Lurking behind the incessant warfare of this century is another belief, particularly ascendant in the Trump White House: that big militaries and expensive weaponry represent "investments" in a better future -- as if the Pentagon were the Bank of America or Wall Street. Steroidal military spending continues to be sold as a key to creating jobs and maintaining America's competitive edge, as if war were America's primary business. (And perhaps it is!)

Those who facilitate enormous military budgets and frequent conflicts abroad still earn special praise here. Consider, for example, Senator John McCain's rapturous final sendoff, including the way arms maker Lockheed Martin lauded him as an American hero supposedly tough and demanding when it came to military contractors. (And if you believe that, you'll believe anything.)

Put all of this together and what you're likely to come up with is the American version of George Orwell's famed formulation in his novel 1984: "war is peace."

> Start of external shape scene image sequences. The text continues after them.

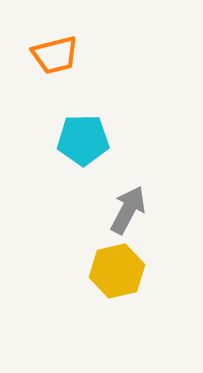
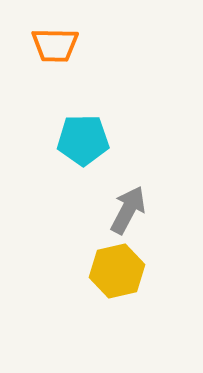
orange trapezoid: moved 10 px up; rotated 15 degrees clockwise
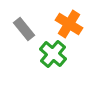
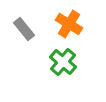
green cross: moved 10 px right, 8 px down
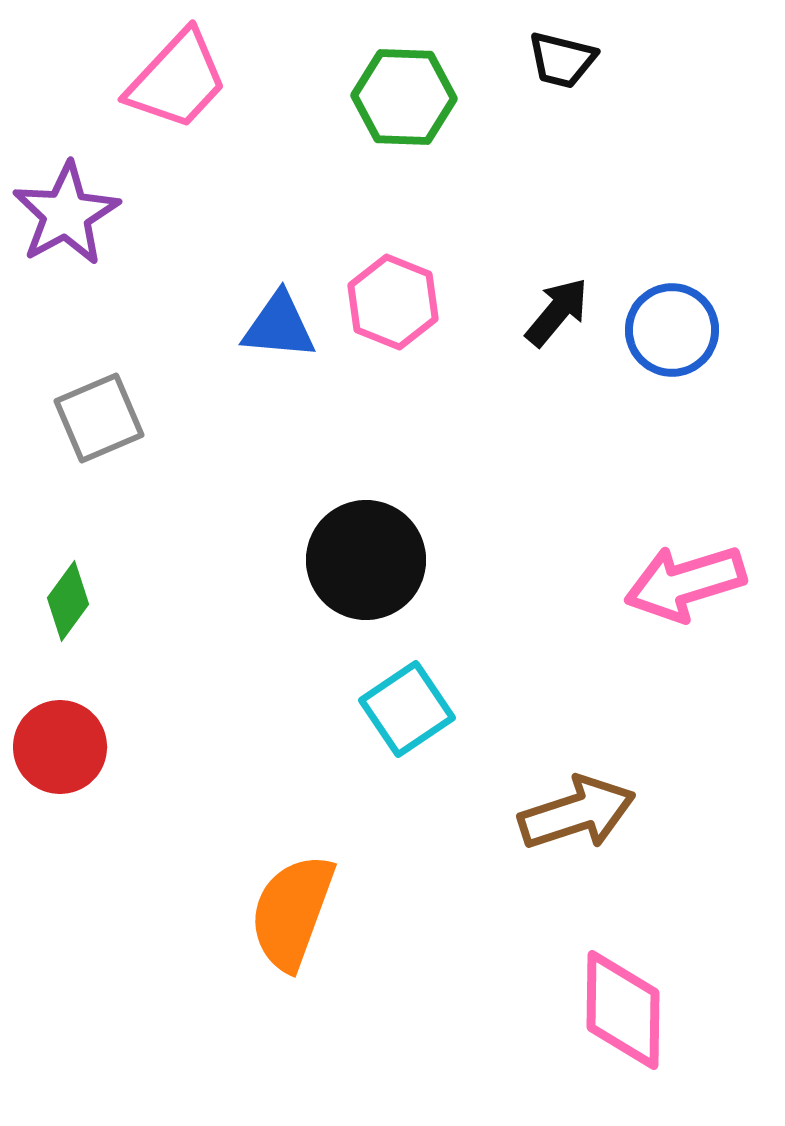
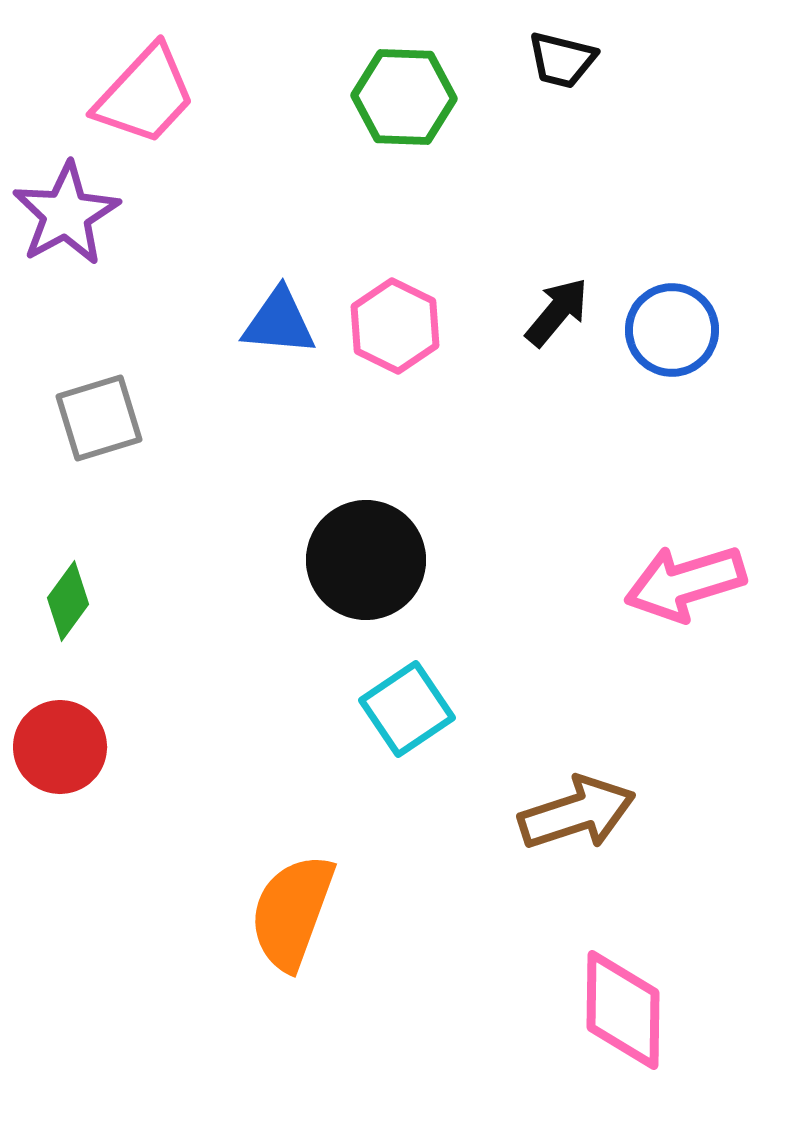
pink trapezoid: moved 32 px left, 15 px down
pink hexagon: moved 2 px right, 24 px down; rotated 4 degrees clockwise
blue triangle: moved 4 px up
gray square: rotated 6 degrees clockwise
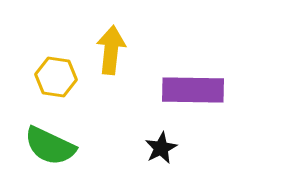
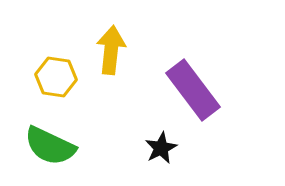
purple rectangle: rotated 52 degrees clockwise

The War the Pentagon Knew How to Win

Twenty years ago, when I was a major on active duty in the U.S. Air Force, a major concern was the possible corroding of civil-military relations -- in particular, a growing gap between the military and the civilians who were supposed to control them. I'm a clipper of newspaper articles and I saved some from that long-gone era. "Sharp divergence found in views of military and civilians," reported the New York Times in September 1999. "Civilians, military seen growing apart," noted the Washington Post a month later. Such pieces were picking up on trends already noted by distinguished military commentators like Thomas Ricks and Richard Kohn. In July 1997, for instance, Ricks had written an influential Atlantic article, "The Widening Gap between the Military and Society." In 1999, Kohn gave a lecture at the Air Force Academy titled "The Erosion of Civilian Control of the Military in the United States Today."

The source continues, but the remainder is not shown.